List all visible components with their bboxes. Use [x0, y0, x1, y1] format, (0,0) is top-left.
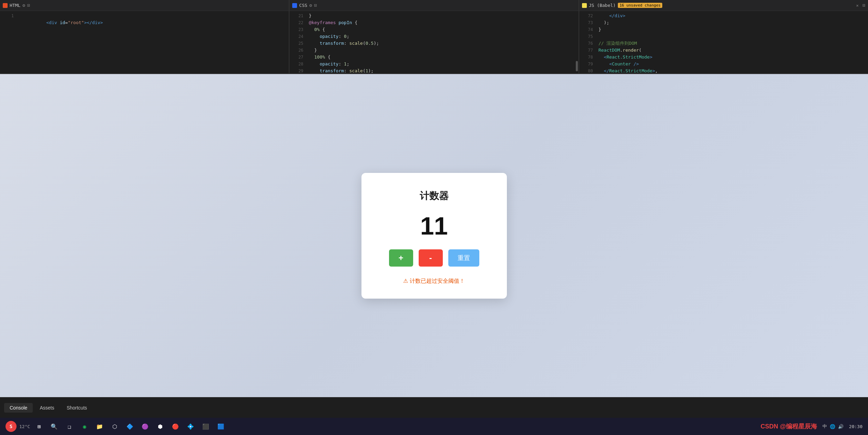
app8-icon[interactable]: 🟦: [215, 420, 227, 433]
js-tab-bar: JS (Babel) 16 unsaved changes ✕ ⊡: [579, 0, 868, 11]
ime-icon[interactable]: 中: [823, 423, 827, 429]
code-line: 29 transform: scale(1);: [289, 68, 578, 73]
code-line: 22 @keyframes popIn {: [289, 19, 578, 26]
taskbar-time-display: 20:30: [849, 424, 862, 429]
counter-value: 11: [420, 214, 448, 238]
editor-area: HTML ⚙ ⊡ 1 <div id="root"></div> CSS ⚙ ⊡…: [0, 0, 868, 74]
search-taskbar-icon[interactable]: 🔍: [48, 420, 60, 433]
css-tab-icon: [292, 3, 297, 8]
taskbar-time: 20:30: [849, 424, 862, 429]
css-editor-content: 21 } 22 @keyframes popIn { 23 0% { 24 op…: [289, 11, 578, 73]
taskbar-right: CSDN @编程星辰海 中 🌐 🔊 20:30: [760, 422, 862, 431]
css-tab-bar: CSS ⚙ ⊡: [289, 0, 578, 11]
counter-title: 计数器: [420, 189, 449, 203]
increment-button[interactable]: +: [389, 249, 413, 267]
html-tab-label: HTML: [10, 3, 20, 8]
wifi-icon[interactable]: 🌐: [830, 424, 835, 429]
css-tab-label: CSS: [299, 3, 307, 8]
taskbar-sys-icons: 中 🌐 🔊: [823, 423, 844, 429]
js-pane: JS (Babel) 16 unsaved changes ✕ ⊡ 72 </d…: [579, 0, 868, 73]
folder-icon[interactable]: 📁: [93, 420, 106, 433]
app4-icon[interactable]: ⬢: [154, 420, 166, 433]
app1-icon[interactable]: ⬡: [109, 420, 121, 433]
css-gear-icon[interactable]: ⚙: [309, 3, 312, 8]
html-tab-bar: HTML ⚙ ⊡: [0, 0, 289, 11]
js-close-button[interactable]: ✕: [854, 2, 860, 9]
code-line: 1 <div id="root"></div>: [0, 12, 289, 33]
edge-icon[interactable]: ◉: [78, 420, 91, 433]
taskbar-brand: CSDN @编程星辰海: [760, 422, 817, 431]
decrement-button[interactable]: -: [419, 249, 443, 267]
code-line: 21 }: [289, 12, 578, 19]
app6-icon[interactable]: 💠: [184, 420, 197, 433]
counter-warning: ⚠ 计数已超过安全阈值！: [403, 278, 464, 285]
code-line: 75: [579, 33, 868, 40]
taskbar-weather: 12°C: [19, 424, 30, 429]
code-line: 26 }: [289, 47, 578, 54]
js-tab-icon: [582, 3, 587, 8]
js-editor-content: 72 </div> 73 ); 74 } 75 76 // 渲染组件到DOM 7…: [579, 11, 868, 73]
preview-area: 计数器 11 + - 重置 ⚠ 计数已超过安全阈值！: [0, 74, 868, 397]
code-line: 23 0% {: [289, 26, 578, 33]
js-tab-label: JS (Babel): [589, 3, 616, 8]
code-line: 73 );: [579, 19, 868, 26]
scrollbar-indicator[interactable]: [576, 61, 578, 71]
app2-icon[interactable]: 🔷: [124, 420, 136, 433]
html-tab-icon: [3, 3, 8, 8]
code-line: 76 // 渲染组件到DOM: [579, 40, 868, 47]
app3-icon[interactable]: 🟣: [139, 420, 151, 433]
sound-icon[interactable]: 🔊: [838, 424, 844, 429]
shortcuts-tab[interactable]: Shortcuts: [61, 403, 92, 413]
code-line: 72 </div>: [579, 12, 868, 19]
reset-button[interactable]: 重置: [448, 249, 479, 267]
code-line: 79 <Counter />: [579, 61, 868, 68]
html-split-icon[interactable]: ⊡: [27, 3, 30, 8]
start-button[interactable]: ⊞: [33, 420, 45, 433]
html-pane: HTML ⚙ ⊡ 1 <div id="root"></div>: [0, 0, 289, 73]
taskbar-avatar[interactable]: S: [6, 421, 17, 432]
code-line: 27 100% {: [289, 54, 578, 61]
code-line: 78 <React.StrictMode>: [579, 54, 868, 61]
taskview-icon[interactable]: ❑: [63, 420, 75, 433]
code-line: 77 ReactDOM.render(: [579, 47, 868, 54]
css-pane: CSS ⚙ ⊡ 21 } 22 @keyframes popIn { 23 0%…: [289, 0, 579, 73]
code-line: 25 transform: scale(0.5);: [289, 40, 578, 47]
assets-tab[interactable]: Assets: [34, 403, 60, 413]
app5-icon[interactable]: 🔴: [169, 420, 182, 433]
console-tab[interactable]: Console: [4, 403, 33, 413]
js-split-icon[interactable]: ⊡: [862, 3, 865, 8]
bottom-panel: Console Assets Shortcuts: [0, 397, 868, 418]
counter-card: 计数器 11 + - 重置 ⚠ 计数已超过安全阈值！: [361, 173, 507, 299]
code-line: 74 }: [579, 26, 868, 33]
app7-icon[interactable]: ⬛: [200, 420, 212, 433]
counter-buttons: + - 重置: [389, 249, 479, 267]
html-gear-icon[interactable]: ⚙: [22, 3, 25, 8]
taskbar: S 12°C ⊞ 🔍 ❑ ◉ 📁 ⬡ 🔷 🟣 ⬢ 🔴 💠 ⬛ 🟦 CSDN @编…: [0, 418, 868, 435]
html-editor-content: 1 <div id="root"></div>: [0, 11, 289, 73]
code-line: 80 </React.StrictMode>,: [579, 68, 868, 73]
code-line: 24 opacity: 0;: [289, 33, 578, 40]
js-unsaved-badge: 16 unsaved changes: [618, 3, 662, 8]
code-line: 28 opacity: 1;: [289, 61, 578, 68]
css-split-icon[interactable]: ⊡: [314, 3, 317, 8]
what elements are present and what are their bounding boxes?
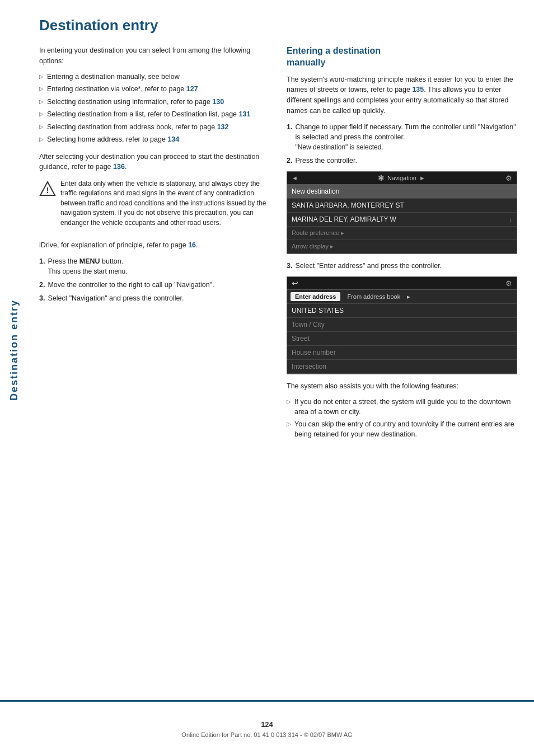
step-item: 3. Select "Enter address" and press the … <box>287 261 517 271</box>
addr-gear-icon: ⚙ <box>505 279 512 288</box>
nav-screen-mockup: ◄ ✱ Navigation ► ⚙ New destination SANTA… <box>287 171 517 254</box>
step-item: 1. Change to upper field if necessary. T… <box>287 122 517 153</box>
nav-row-marina: MARINA DEL REY, ADMIRALTY W ↓ <box>287 213 517 227</box>
after-select-text: After selecting your destination you can… <box>39 152 270 173</box>
right-section-title: Entering a destinationmanually <box>287 45 517 69</box>
features-intro: The system also assists you with the fol… <box>287 381 517 392</box>
step-content: Press the MENU button. This opens the st… <box>48 256 270 277</box>
page-link[interactable]: 134 <box>167 135 179 143</box>
bullet-arrow: ▷ <box>39 98 44 106</box>
addr-tab-row: Enter address From address book ▸ <box>287 290 517 304</box>
page-link[interactable]: 130 <box>212 98 224 106</box>
list-item: ▷ Entering destination via voice*, refer… <box>39 84 270 95</box>
step-content: Select "Enter address" and press the con… <box>295 261 517 271</box>
list-item: ▷ Selecting home address, refer to page … <box>39 135 270 145</box>
feature-item: ▷ You can skip the entry of country and … <box>287 420 517 439</box>
step-number: 3. <box>287 261 292 271</box>
guidance-link[interactable]: 136 <box>113 163 125 171</box>
addr-row-house: House number <box>287 346 517 360</box>
idrive-text: iDrive, for explanation of principle, re… <box>39 240 270 251</box>
step-content: Press the controller. <box>295 156 517 166</box>
addr-topbar: ↩ ⚙ <box>287 277 517 290</box>
list-item-text: Selecting destination from a list, refer… <box>47 110 250 120</box>
page-link-135[interactable]: 135 <box>412 86 424 93</box>
list-item-text: Selecting destination from address book,… <box>47 123 229 133</box>
addr-row-town: Town / City <box>287 318 517 332</box>
warning-text: Enter data only when the vehicle is stat… <box>60 179 270 228</box>
addr-back-icon: ↩ <box>292 279 298 288</box>
nav-title-text: Navigation <box>387 175 416 181</box>
feature-item: ▷ If you do not enter a street, the syst… <box>287 397 517 417</box>
step-number: 2. <box>287 156 292 166</box>
left-steps: 1. Press the MENU button. This opens the… <box>39 256 270 304</box>
page-link[interactable]: 127 <box>186 85 198 93</box>
nav-star-icon: ✱ <box>378 173 385 182</box>
nav-row-santa-barbara: SANTA BARBARA, MONTERREY ST <box>287 199 517 213</box>
addr-row-intersection: Intersection <box>287 360 517 374</box>
list-item-text: Selecting destination using information,… <box>47 97 224 107</box>
step-number: 1. <box>287 122 292 132</box>
page-title: Destination entry <box>39 17 517 34</box>
bullet-arrow: ▷ <box>39 73 44 81</box>
warning-icon: ! <box>39 180 56 197</box>
step-content: Select "Navigation" and press the contro… <box>48 293 270 303</box>
list-item-text: Entering destination via voice*, refer t… <box>47 84 198 95</box>
left-column: In entering your destination you can sel… <box>39 45 270 446</box>
addr-screen-mockup: ↩ ⚙ Enter address From address book ▸ UN… <box>287 276 517 374</box>
bullet-arrow: ▷ <box>39 85 44 93</box>
list-item: ▷ Selecting destination from a list, ref… <box>39 110 270 120</box>
bullet-arrow: ▷ <box>287 420 291 428</box>
step-sub: "New destination" is selected. <box>295 143 517 152</box>
idrive-link[interactable]: 16 <box>188 241 196 249</box>
bullet-arrow: ▷ <box>39 135 44 143</box>
intro-text: In entering your destination you can sel… <box>39 45 270 67</box>
tab-arrow: ▸ <box>407 293 410 300</box>
sidebar-label: Destination entry <box>8 299 20 401</box>
warning-box: ! Enter data only when the vehicle is st… <box>39 179 270 233</box>
addr-row-street: Street <box>287 332 517 346</box>
page-link[interactable]: 131 <box>239 110 251 118</box>
bullet-arrow: ▷ <box>287 398 291 406</box>
list-item-text: Entering a destination manually, see bel… <box>47 72 180 82</box>
step-item: 3. Select "Navigation" and press the con… <box>39 293 270 303</box>
step-number: 1. <box>39 256 45 266</box>
list-item: ▷ Selecting destination using informatio… <box>39 97 270 107</box>
nav-forward-arrow: ► <box>419 175 425 181</box>
step-number: 3. <box>39 293 45 303</box>
main-content: Destination entry In entering your desti… <box>28 0 534 463</box>
step-number: 2. <box>39 280 45 290</box>
nav-row-new-dest: New destination <box>287 185 517 199</box>
addr-row-country: UNITED STATES <box>287 304 517 318</box>
options-list: ▷ Entering a destination manually, see b… <box>39 72 270 145</box>
page-number: 124 <box>261 720 273 729</box>
footer-note: Online Edition for Part no. 01 41 0 013 … <box>181 731 352 738</box>
nav-row-route-pref: Route preference ▸ <box>287 227 517 240</box>
feature-text: If you do not enter a street, the system… <box>294 397 517 417</box>
bullet-arrow: ▷ <box>39 110 44 118</box>
page-link[interactable]: 132 <box>217 123 229 131</box>
step-item: 2. Press the controller. <box>287 156 517 166</box>
svg-text:!: ! <box>46 186 49 195</box>
list-item-text: Selecting home address, refer to page 13… <box>47 135 179 145</box>
features-list: ▷ If you do not enter a street, the syst… <box>287 397 517 439</box>
step-sub: This opens the start menu. <box>48 267 270 276</box>
list-item: ▷ Entering a destination manually, see b… <box>39 72 270 82</box>
bullet-arrow: ▷ <box>39 123 44 131</box>
step-content: Move the controller to the right to call… <box>48 280 270 290</box>
right-steps-1: 1. Change to upper field if necessary. T… <box>287 122 517 166</box>
list-item: ▷ Selecting destination from address boo… <box>39 123 270 133</box>
right-column: Entering a destinationmanually The syste… <box>287 45 517 446</box>
nav-gear-icon: ⚙ <box>505 174 512 182</box>
step-item: 2. Move the controller to the right to c… <box>39 280 270 290</box>
from-address-book-tab[interactable]: From address book <box>343 292 405 301</box>
nav-back-arrow: ◄ <box>292 175 298 181</box>
step-item: 1. Press the MENU button. This opens the… <box>39 256 270 277</box>
nav-row-arrow-display: Arrow display ▸ <box>287 240 517 253</box>
nav-title-bar: ✱ Navigation ► <box>378 173 425 182</box>
right-intro: The system's word-matching principle mak… <box>287 74 517 116</box>
feature-text: You can skip the entry of country and to… <box>294 420 517 439</box>
enter-address-tab[interactable]: Enter address <box>291 292 340 301</box>
step-content: Change to upper field if necessary. Turn… <box>295 122 517 153</box>
page-footer: 124 Online Edition for Part no. 01 41 0 … <box>0 700 534 756</box>
right-steps-2: 3. Select "Enter address" and press the … <box>287 261 517 271</box>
•••••
Among the records above, find each line holding "street" and list it.

feature-item: ▷ If you do not enter a street, the syst… <box>287 397 517 417</box>
addr-row-street: Street <box>287 332 517 346</box>
feature-text: If you do not enter a street, the system… <box>294 397 517 417</box>
features-list: ▷ If you do not enter a street, the syst… <box>287 397 517 439</box>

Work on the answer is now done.